Sullivan: Future of Georgia Should be Decided by Georgians in Free and Fair Process
U.S. National Security Advisor Jake Sullivan reiterated U.S. concerns about Georgia’s election process on October 23. He spoke about Georgia while answering Globalnew.ge‘s question at the Brookings Institution in Washington, where Sullivan delivered a speech on President Biden’s international economic strategy and vision.
“We’ve made our concerns very clear about the trajectory of democratic institutions and the electoral process in Georgia, and we remain very concerned about it. Ultimately, the future of Georgia should be decided by the Georgian people in a free and fair process. I don’t think anyone in Georgia wants to mortgage their country to any other country, including the PRC,” – Jake Sullivan said.

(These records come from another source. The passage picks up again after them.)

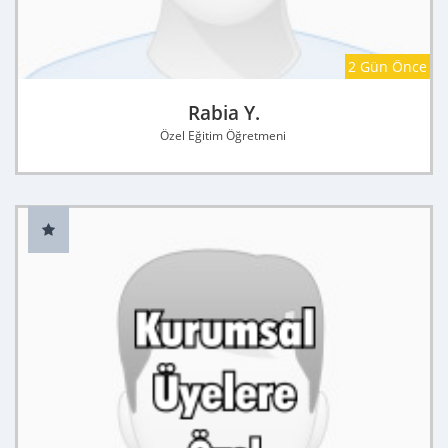
2 Gün Önce
Rabia Y.
Özel Eğitim Öğretmeni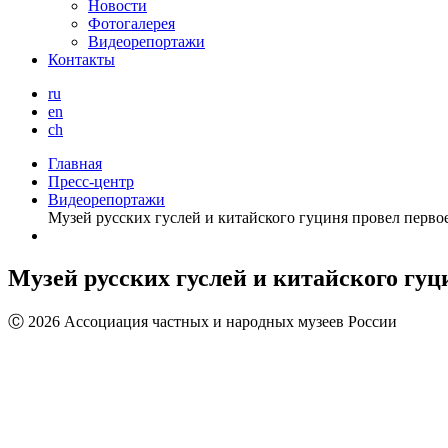
Новости
Фотогалерея
Видеорепортажи
Контакты
ru
en
ch
Главная
Пресс-центр
Видеорепортажи
Музей русских гуслей и китайского гуциня провел перво
Музей русских гуслей и китайского гуц
Ⓒ 2026 Ассоциация частных и народных музеев России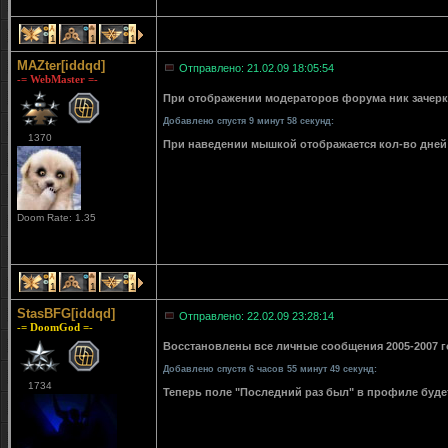
1
1
1
MAZter[iddqd]
Отправлено: 21.02.09 18:05:54
-= WebMaster =-
При отображении модераторов форума ник зачерки
Добавлено спустя 9 минут 58 секунд:
1370
При наведении мышкой отображается кол-во дней 
Doom Rate: 1.35
1
1
1
StasBFG[iddqd]
Отправлено: 22.02.09 23:28:14
-= DoomGod =-
Восстановлены все личные сообщения 2005-2007 го
Добавлено спустя 6 часов 55 минут 49 секунд:
1734
Теперь поле "Последний раз был" в профиле буде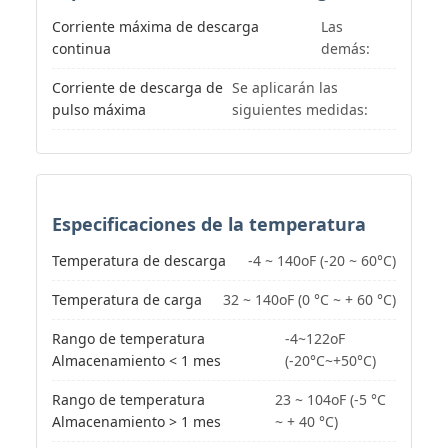
Corriente máxima de descarga
Las
continua
demás:
Corriente de descarga de
Se aplicarán las
pulso máxima
siguientes medidas:
Especificaciones de la temperatura
Temperatura de descarga
-4 ~ 140oF (-20 ~ 60°C)
Temperatura de carga
32 ~ 140oF (0 °C ~ + 60 °C)
Rango de temperatura
-4~122oF
Almacenamiento < 1 mes
(-20°C~+50°C)
Rango de temperatura
23 ~ 104oF (-5 °C
Almacenamiento > 1 mes
~ + 40 °C)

Georgian Prime Minister Irakli Kobakhidze responded to Sullivan’s statement by saying that Georgia has a 3,000-year history in which no one has “not only dared to mortgage Georgia, but even to use such terminology”. Kobakhidze said that after the elections and the war in Ukraine, relations with the U.S. will be reset, and “no one will dare to tell Georgia that it must go into the forest like a partisan and fight for global interests from there.” He was alluding to the story told by GD Honorary Chairman Bidzina Ivanishvili in his interview on 22 October, in which he claimed that a high-level of an unnamed country had allegedly suggested to former Prime Minister Irakli Garibashvili that Georgians should go to war against Russia and “go into the woods like partisans”, promising support.